• [GOAL OF THE EXERCISE]: As the output, give exactly the lines that run from the one with "Identify the location" through the end of the records below, and omit pictures.
TASK INPUT Block Start
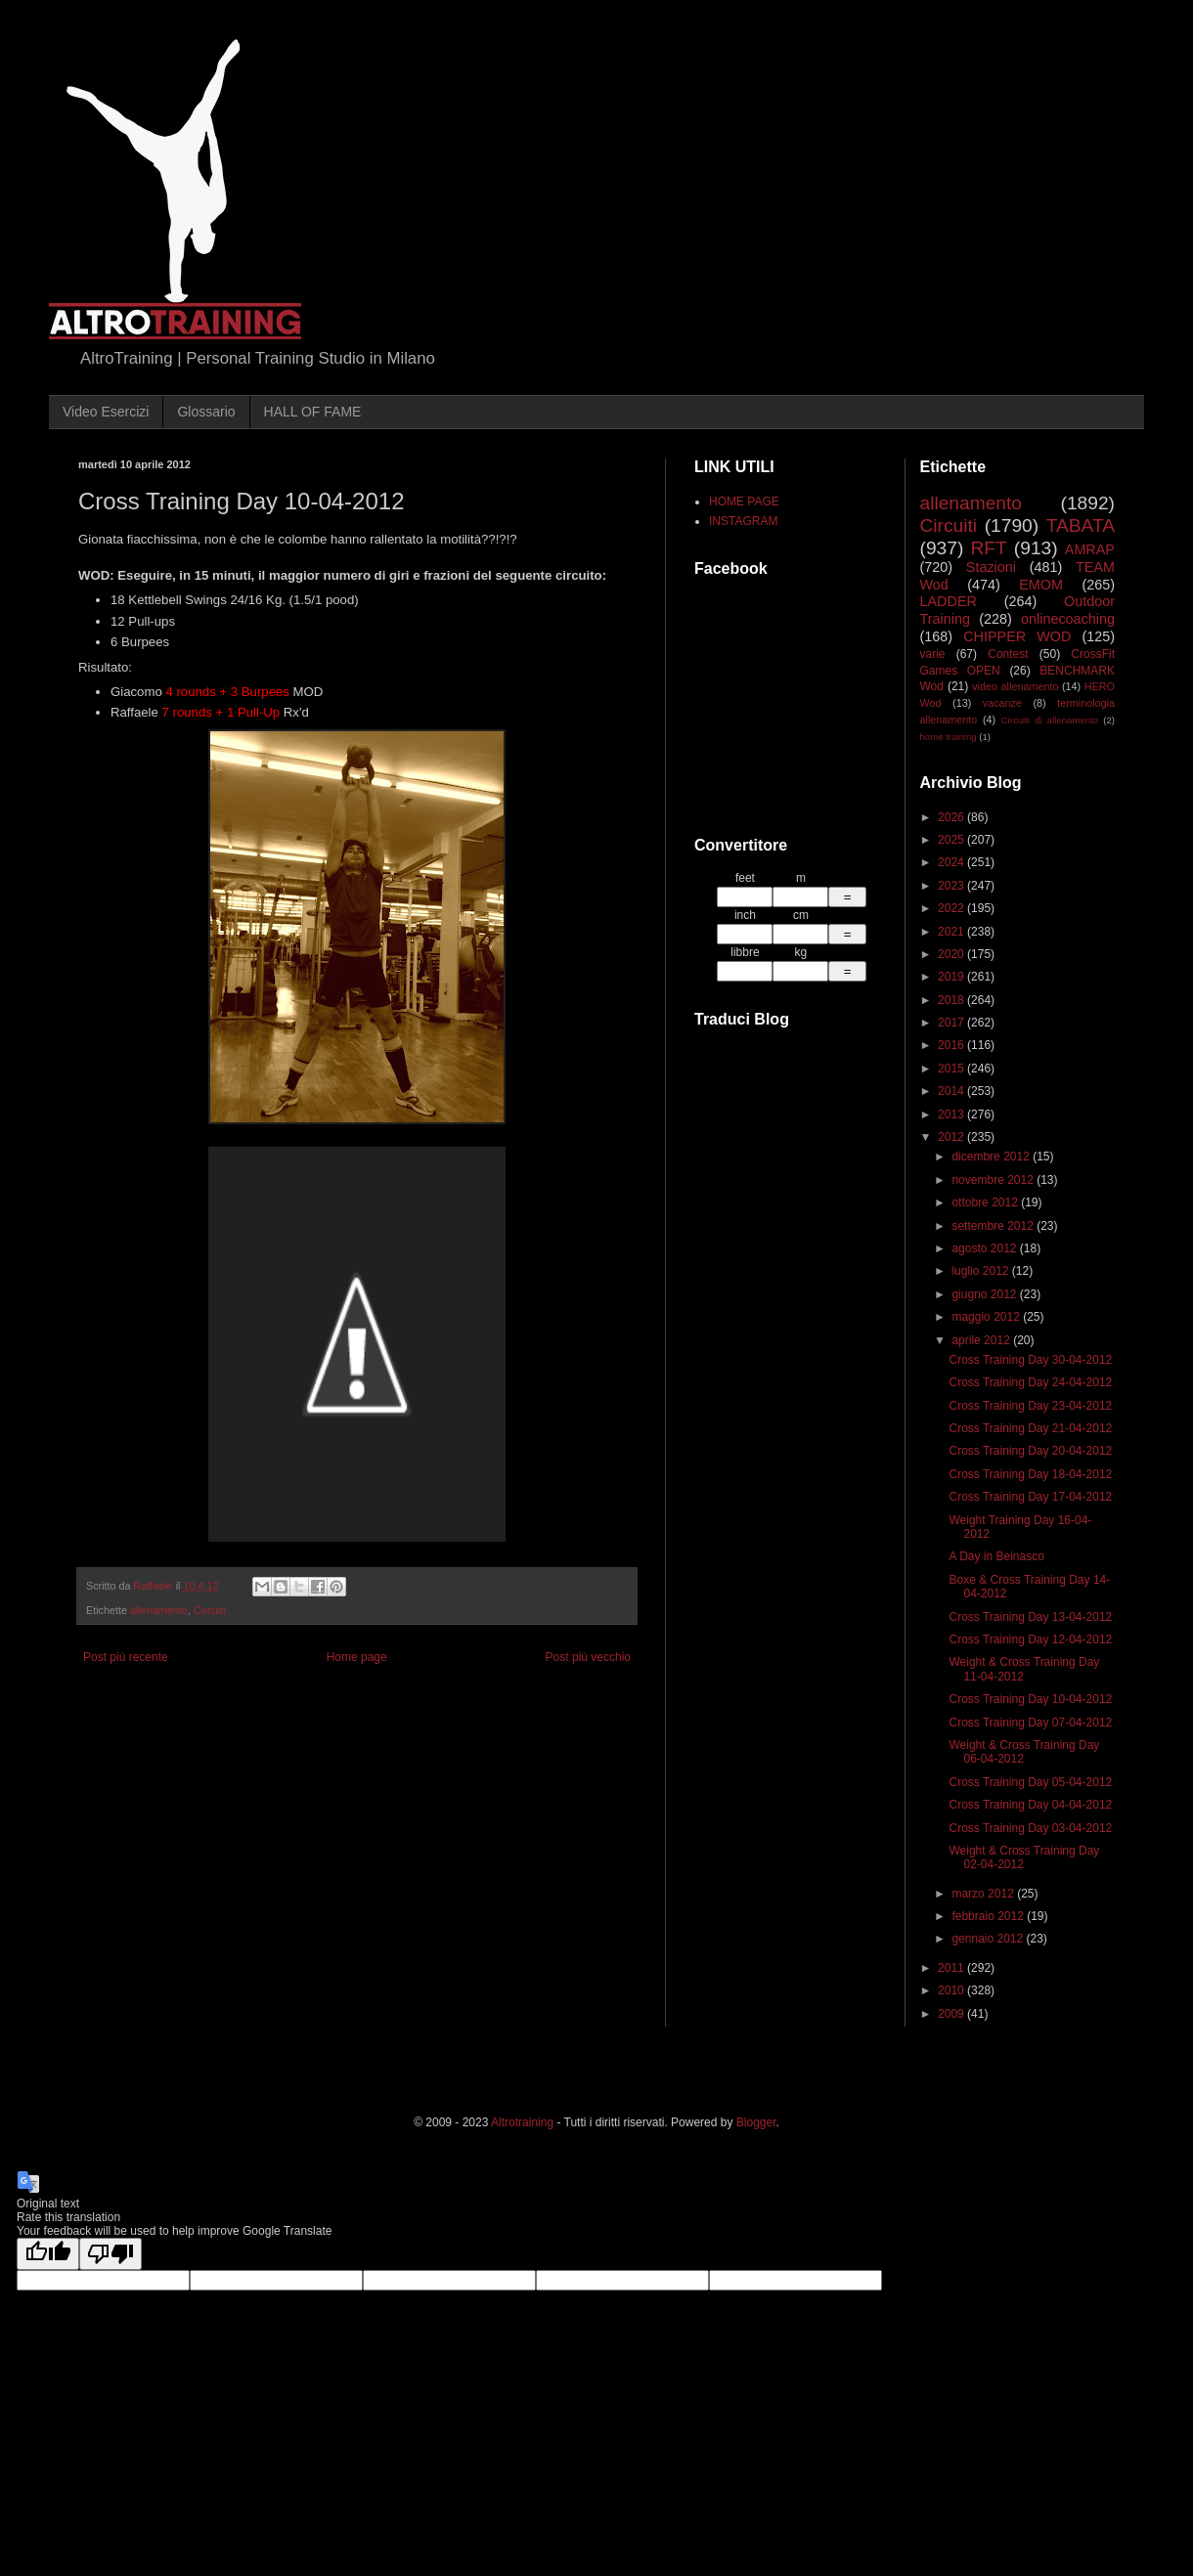 The width and height of the screenshot is (1193, 2576). What do you see at coordinates (1030, 1360) in the screenshot?
I see `Cross Training Day 30-04-2012` at bounding box center [1030, 1360].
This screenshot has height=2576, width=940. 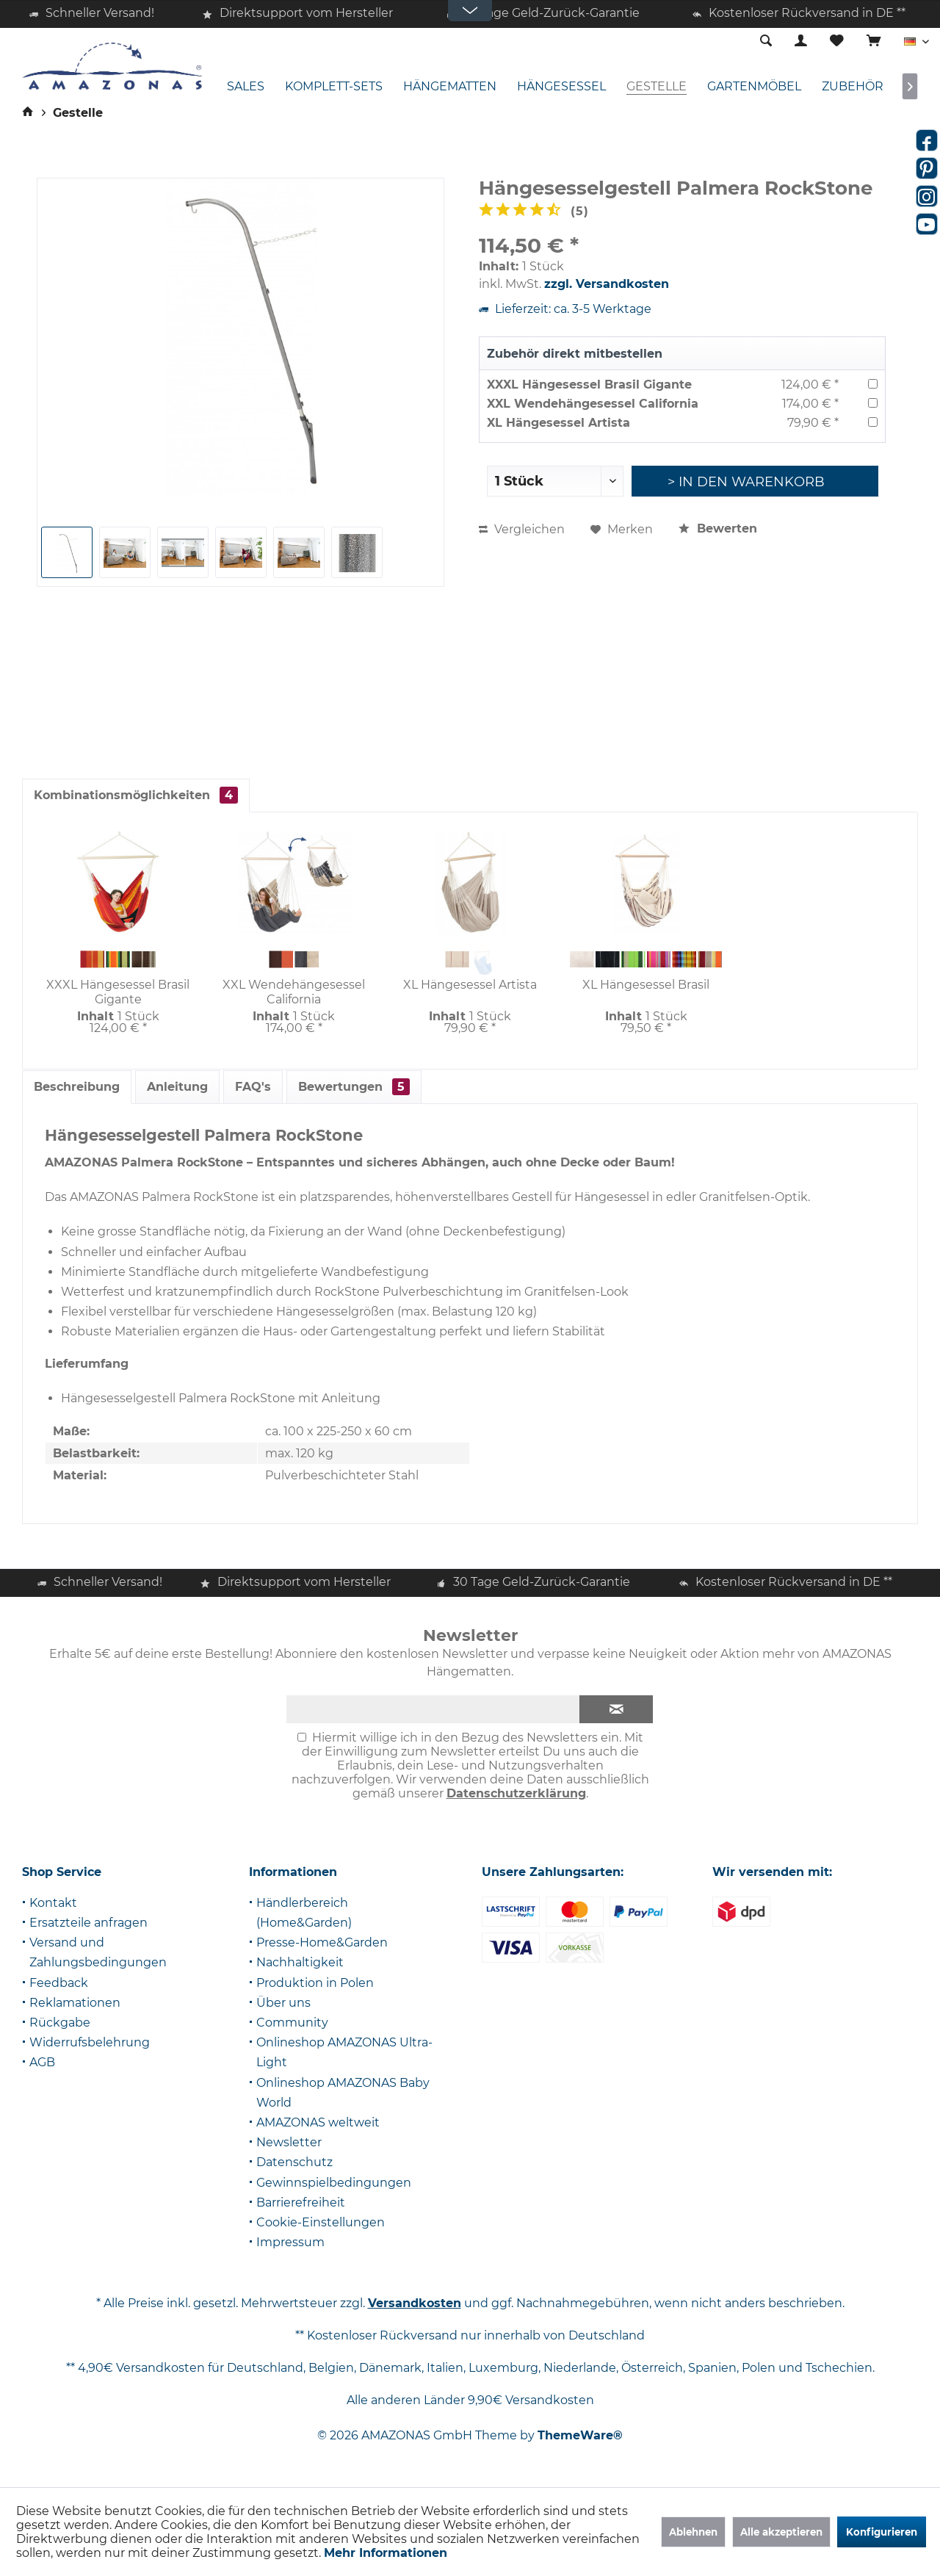 What do you see at coordinates (77, 1087) in the screenshot?
I see `Beschreibung` at bounding box center [77, 1087].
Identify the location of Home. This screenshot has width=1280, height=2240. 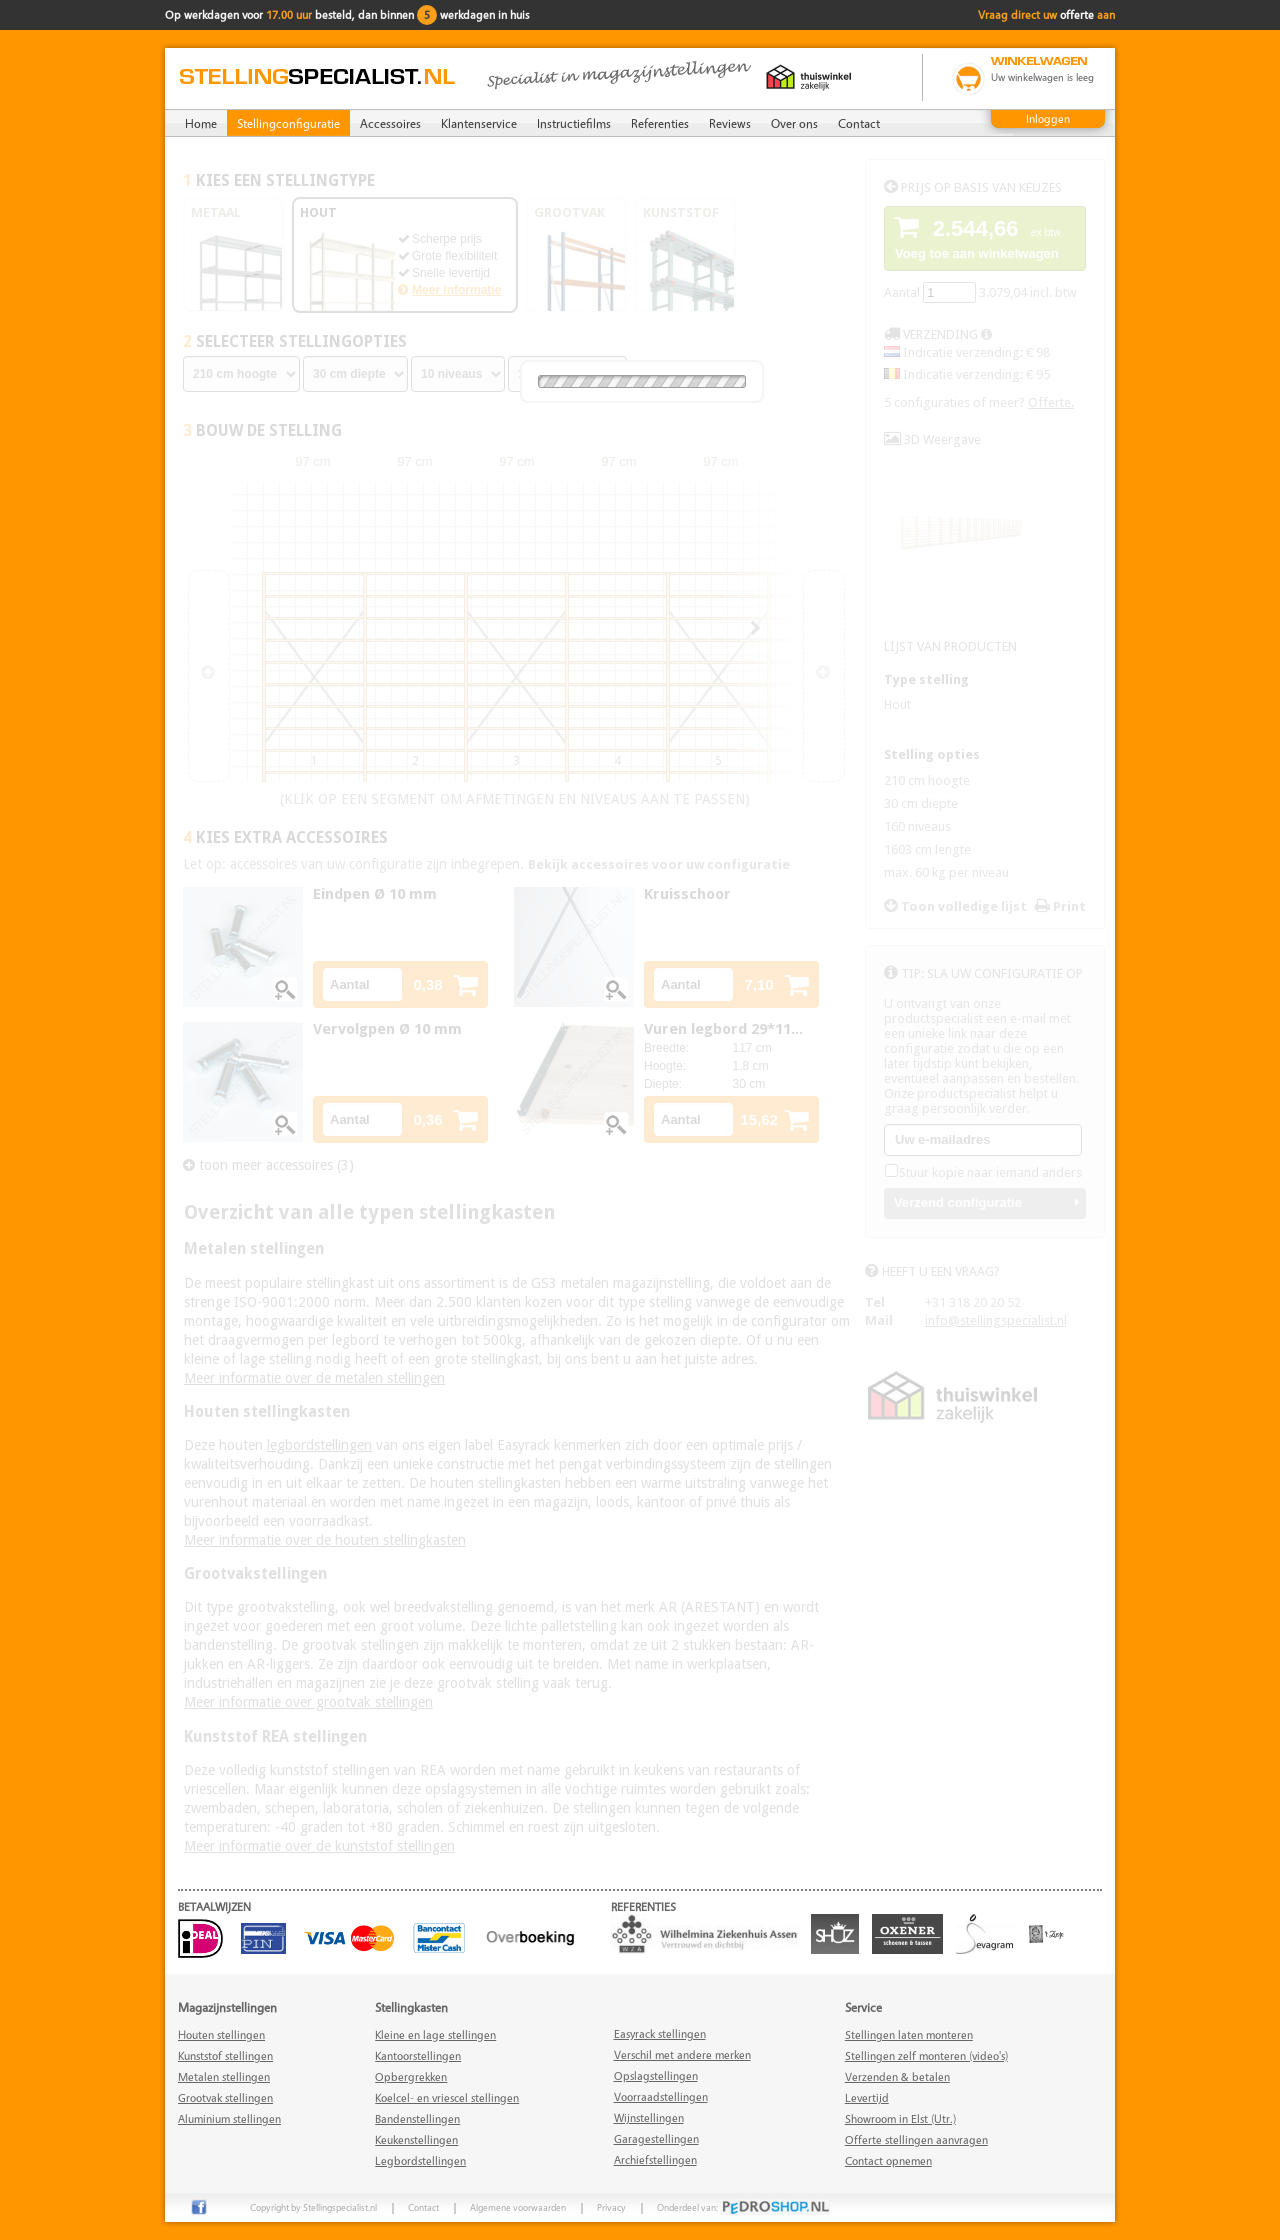
(201, 123).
TASK INPUT Block End
• [SOLUTION]:
Identify the location of Home. This screenshot has width=1280, height=2240. 
(201, 123).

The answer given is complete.